10 Dec 2017

A fun integer overflow bug investigation

Sometimes we run into weird bugs or buggish situations that are frustrating but are actually fun to solve. I ran into a similar problem recently. A good old NumberFormatException in the open-source analytics dashboard service: Metabase.

We use Metabase to create product metric dashboards. Recently, they allowed caching long running queries and it allows you to set the max entry size as a MAX CACHE ENTRY SIZE setting in kilobytes. This is where the fun starts!

The classic unit conversion mistake

I wanted to set the cache size to 2 Gb because we have a lot of dashboards and some have really large queries that we don’t really need refreshed every time they run. However, instead of writing the value in kb, I absentmindedly entered the value in bytes inviting an inevitable NumberFormatException: Failed to parse setting: For input string: 2147483648 The UI didn’t complain and happily applied the value to the backend resulting in a blank page when you open settings the next time:

The investigation

Equipped with a blank settings page and a cryptic error message: A Jetty 500 response with the body - For input string: "2147483648", I set out to hunt the bug. I had changed the setting a few weeks ago and since the UI didn’t complain, I promptly closed the admin panel and forgot about it till I needed to tweak some settings later so this was pretty mysterious symptom.

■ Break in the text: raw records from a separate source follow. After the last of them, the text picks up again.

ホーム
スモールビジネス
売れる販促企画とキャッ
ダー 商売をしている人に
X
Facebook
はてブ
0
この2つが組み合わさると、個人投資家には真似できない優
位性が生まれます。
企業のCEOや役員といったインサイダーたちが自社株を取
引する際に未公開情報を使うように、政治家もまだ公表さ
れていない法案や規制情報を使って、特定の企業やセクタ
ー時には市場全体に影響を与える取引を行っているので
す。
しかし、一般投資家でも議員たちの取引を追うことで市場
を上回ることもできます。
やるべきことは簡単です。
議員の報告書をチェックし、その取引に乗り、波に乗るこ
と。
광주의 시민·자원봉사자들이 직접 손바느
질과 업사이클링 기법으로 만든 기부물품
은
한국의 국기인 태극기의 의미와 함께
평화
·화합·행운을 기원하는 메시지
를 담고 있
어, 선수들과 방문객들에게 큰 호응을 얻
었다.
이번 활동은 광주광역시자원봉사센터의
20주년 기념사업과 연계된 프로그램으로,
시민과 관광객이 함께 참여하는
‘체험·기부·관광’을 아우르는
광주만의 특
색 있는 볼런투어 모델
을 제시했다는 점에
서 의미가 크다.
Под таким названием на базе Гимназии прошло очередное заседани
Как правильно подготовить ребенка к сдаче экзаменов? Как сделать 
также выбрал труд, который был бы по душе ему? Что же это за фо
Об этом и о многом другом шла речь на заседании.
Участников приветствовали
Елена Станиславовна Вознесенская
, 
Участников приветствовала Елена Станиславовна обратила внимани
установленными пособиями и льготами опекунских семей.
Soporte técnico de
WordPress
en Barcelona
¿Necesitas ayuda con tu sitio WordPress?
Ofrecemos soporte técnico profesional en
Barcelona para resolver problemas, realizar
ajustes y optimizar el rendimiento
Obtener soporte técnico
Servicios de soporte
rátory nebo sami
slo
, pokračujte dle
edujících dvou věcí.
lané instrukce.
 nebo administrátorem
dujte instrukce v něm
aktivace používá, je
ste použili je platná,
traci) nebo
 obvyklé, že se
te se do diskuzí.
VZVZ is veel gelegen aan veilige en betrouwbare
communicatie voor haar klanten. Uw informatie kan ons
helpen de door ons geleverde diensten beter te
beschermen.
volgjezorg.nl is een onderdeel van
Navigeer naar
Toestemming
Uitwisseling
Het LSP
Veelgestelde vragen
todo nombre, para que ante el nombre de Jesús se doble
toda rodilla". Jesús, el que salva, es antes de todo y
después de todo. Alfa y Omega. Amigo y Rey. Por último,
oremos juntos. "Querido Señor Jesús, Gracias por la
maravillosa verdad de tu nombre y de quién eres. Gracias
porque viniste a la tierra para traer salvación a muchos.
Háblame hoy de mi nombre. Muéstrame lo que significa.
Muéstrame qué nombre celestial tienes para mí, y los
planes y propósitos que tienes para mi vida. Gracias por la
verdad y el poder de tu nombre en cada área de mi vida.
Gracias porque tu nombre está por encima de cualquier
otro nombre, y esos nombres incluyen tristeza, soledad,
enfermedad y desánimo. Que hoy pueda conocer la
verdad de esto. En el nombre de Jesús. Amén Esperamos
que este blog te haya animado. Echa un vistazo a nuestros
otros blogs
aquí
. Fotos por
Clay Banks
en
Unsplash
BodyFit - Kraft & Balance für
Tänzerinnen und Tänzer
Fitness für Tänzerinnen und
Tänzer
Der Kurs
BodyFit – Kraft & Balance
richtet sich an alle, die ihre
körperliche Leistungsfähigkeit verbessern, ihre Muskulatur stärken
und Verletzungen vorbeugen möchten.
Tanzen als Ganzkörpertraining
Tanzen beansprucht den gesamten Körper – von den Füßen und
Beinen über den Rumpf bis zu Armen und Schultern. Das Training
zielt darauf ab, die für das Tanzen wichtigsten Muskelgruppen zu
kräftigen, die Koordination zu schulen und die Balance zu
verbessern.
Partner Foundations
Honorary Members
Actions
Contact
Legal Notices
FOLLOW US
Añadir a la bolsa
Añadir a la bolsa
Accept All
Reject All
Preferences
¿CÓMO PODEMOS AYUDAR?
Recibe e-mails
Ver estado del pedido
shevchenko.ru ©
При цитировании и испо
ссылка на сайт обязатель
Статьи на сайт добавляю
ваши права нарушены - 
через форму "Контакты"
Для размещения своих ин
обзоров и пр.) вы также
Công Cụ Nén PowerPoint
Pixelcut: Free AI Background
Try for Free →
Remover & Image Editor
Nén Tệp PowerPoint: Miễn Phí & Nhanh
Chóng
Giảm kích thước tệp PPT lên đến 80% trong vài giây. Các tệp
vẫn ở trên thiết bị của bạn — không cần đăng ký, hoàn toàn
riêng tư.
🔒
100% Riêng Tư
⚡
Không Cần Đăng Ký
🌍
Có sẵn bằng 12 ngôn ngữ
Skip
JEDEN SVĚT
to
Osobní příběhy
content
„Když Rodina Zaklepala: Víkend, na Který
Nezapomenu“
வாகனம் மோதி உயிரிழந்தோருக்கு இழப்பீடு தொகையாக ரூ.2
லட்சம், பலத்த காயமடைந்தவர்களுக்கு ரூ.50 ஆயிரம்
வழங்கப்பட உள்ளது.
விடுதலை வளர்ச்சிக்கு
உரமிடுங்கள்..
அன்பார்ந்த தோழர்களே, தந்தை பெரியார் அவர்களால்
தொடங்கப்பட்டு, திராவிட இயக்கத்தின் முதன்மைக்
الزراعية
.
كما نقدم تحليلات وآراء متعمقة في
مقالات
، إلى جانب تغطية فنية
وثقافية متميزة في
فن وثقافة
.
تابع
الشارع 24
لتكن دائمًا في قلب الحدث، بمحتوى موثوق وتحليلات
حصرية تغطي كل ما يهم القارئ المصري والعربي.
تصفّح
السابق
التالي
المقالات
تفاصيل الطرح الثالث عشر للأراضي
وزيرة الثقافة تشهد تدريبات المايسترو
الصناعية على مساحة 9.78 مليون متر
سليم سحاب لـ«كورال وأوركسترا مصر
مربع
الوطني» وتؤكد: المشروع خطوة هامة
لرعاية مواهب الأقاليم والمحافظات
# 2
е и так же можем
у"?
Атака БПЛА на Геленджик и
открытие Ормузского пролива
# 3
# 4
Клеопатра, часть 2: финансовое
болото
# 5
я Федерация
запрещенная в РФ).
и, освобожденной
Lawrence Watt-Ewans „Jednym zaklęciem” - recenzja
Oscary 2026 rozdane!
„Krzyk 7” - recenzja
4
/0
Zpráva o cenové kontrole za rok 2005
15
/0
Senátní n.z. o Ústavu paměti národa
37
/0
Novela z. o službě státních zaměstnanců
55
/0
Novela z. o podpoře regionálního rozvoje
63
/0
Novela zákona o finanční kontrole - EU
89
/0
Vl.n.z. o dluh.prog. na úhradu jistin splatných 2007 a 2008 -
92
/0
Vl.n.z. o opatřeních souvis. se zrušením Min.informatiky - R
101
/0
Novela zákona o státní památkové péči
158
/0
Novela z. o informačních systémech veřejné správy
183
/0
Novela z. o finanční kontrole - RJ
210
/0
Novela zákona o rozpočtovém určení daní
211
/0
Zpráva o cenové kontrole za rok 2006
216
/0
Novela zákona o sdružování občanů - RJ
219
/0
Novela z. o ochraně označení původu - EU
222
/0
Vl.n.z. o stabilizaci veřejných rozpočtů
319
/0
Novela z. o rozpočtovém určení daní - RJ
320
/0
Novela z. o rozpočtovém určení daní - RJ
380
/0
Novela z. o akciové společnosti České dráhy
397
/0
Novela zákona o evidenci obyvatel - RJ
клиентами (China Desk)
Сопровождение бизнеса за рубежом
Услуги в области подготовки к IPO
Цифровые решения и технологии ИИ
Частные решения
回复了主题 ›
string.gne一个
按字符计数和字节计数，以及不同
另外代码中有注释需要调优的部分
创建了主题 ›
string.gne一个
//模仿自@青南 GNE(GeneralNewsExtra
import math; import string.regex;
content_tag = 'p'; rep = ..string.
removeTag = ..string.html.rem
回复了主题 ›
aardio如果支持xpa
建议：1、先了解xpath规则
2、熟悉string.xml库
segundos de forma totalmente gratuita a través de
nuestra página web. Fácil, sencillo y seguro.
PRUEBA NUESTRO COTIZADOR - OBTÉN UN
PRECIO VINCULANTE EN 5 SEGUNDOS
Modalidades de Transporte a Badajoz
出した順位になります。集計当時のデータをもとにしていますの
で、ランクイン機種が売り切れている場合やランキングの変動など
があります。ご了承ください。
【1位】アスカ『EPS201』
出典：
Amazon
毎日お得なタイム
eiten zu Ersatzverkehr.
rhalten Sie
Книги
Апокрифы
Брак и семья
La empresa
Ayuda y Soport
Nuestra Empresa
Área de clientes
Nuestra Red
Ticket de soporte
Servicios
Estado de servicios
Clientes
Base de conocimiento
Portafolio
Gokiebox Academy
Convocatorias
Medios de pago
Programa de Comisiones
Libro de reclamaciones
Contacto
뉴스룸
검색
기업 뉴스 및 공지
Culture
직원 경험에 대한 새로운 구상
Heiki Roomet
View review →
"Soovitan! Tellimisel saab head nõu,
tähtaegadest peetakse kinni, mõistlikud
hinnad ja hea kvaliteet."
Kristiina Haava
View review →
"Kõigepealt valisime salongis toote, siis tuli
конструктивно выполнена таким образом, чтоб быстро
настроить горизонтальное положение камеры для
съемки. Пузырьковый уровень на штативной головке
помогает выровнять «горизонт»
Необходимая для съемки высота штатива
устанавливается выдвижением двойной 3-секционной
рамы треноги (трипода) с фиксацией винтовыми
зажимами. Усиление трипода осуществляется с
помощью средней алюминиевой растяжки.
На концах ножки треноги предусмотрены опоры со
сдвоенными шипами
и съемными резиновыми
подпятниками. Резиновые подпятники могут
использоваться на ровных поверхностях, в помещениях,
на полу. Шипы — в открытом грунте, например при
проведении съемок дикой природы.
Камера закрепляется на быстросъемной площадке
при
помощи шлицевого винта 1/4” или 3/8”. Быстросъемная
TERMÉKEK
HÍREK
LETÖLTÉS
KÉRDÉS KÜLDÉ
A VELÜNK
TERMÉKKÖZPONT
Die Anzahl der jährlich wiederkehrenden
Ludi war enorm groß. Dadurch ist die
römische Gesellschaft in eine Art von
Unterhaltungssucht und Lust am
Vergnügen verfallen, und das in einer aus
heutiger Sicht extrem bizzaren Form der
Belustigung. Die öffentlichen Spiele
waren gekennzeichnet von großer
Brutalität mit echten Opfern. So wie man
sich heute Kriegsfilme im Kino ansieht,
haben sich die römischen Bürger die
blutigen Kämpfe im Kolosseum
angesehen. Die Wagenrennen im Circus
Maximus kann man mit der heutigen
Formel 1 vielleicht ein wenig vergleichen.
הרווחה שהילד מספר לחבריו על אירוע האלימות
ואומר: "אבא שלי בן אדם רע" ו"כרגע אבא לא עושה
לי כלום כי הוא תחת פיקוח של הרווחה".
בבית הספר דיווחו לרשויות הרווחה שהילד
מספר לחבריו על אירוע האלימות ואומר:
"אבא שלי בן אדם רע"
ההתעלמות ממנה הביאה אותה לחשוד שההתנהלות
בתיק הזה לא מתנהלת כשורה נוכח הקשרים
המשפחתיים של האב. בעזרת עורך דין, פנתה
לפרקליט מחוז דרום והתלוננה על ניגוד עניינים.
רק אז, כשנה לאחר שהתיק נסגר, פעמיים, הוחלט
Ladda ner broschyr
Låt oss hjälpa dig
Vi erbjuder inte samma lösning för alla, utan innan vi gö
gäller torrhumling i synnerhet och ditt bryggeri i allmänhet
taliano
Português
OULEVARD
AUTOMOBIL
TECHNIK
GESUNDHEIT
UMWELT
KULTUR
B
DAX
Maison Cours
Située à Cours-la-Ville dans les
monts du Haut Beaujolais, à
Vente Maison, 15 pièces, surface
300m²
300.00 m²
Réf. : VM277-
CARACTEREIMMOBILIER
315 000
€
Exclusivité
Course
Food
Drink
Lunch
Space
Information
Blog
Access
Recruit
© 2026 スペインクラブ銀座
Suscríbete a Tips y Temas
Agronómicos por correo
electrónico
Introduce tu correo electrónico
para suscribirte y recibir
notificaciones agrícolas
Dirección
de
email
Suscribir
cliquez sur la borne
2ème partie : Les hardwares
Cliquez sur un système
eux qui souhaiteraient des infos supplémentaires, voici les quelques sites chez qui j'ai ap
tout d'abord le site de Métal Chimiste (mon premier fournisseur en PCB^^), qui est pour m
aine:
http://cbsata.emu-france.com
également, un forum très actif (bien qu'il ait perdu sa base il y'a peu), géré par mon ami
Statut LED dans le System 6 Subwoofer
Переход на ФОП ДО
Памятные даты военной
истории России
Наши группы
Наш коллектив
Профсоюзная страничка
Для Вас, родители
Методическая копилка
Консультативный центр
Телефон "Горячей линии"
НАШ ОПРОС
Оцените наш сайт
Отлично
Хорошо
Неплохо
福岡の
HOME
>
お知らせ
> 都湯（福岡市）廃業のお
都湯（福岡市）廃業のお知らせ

The first thing I tell junior engineers when they are faced with debugging code is to not be afraid of reading the stack-trace and just taking a moment to connect the dots. Just taking the time to try and read the stack-trace + logs from code that you have never seen seems like a daunting task initially but with practice it gets easier. So we hunt for the stack-trace next because the http response isn’t super helpful but we have the first clue: the number 2147483648.

Next, let’s look at the logs from Metabase:

12-10 21:52:58 WARN server.HttpChannel :: /api/setting
java.lang.NumberFormatException: For input string: "2147483648"
	at java.lang.NumberFormatException.forInputString(NumberFormatException.java:65)
	at java.lang.Integer.parseInt(Integer.java:587)
	at java.lang.Integer.parseInt(Integer.java:615)
	at metabase.models.setting$get_integer.invokeStatic(setting.clj:162)
	at metabase.models.setting$get_integer.invoke(setting.clj:158)
	... <more logs> ...

Ok, so that makes sense: 2147483648 is exactly 2^31 which is exactly 1 above the max value of a signed 32 bit integer. However, we still don’t know where this is set and how it can be changed because the UI itself isn’t loading. So we head over to their github repo and dig around metabase.models.setting$get_integer. It seems like something is trying to read this value and breaking but how do I get around to un-setting this value?

Since the value was the same every time and coming from the settings module, there must be some representation of this value in a database somewhere so that’s where we head to next. Sure enough, there is a table called Settings and a value in that table is set to 2147483648. After manually updating the value in the database and restarting the server, we were back in action!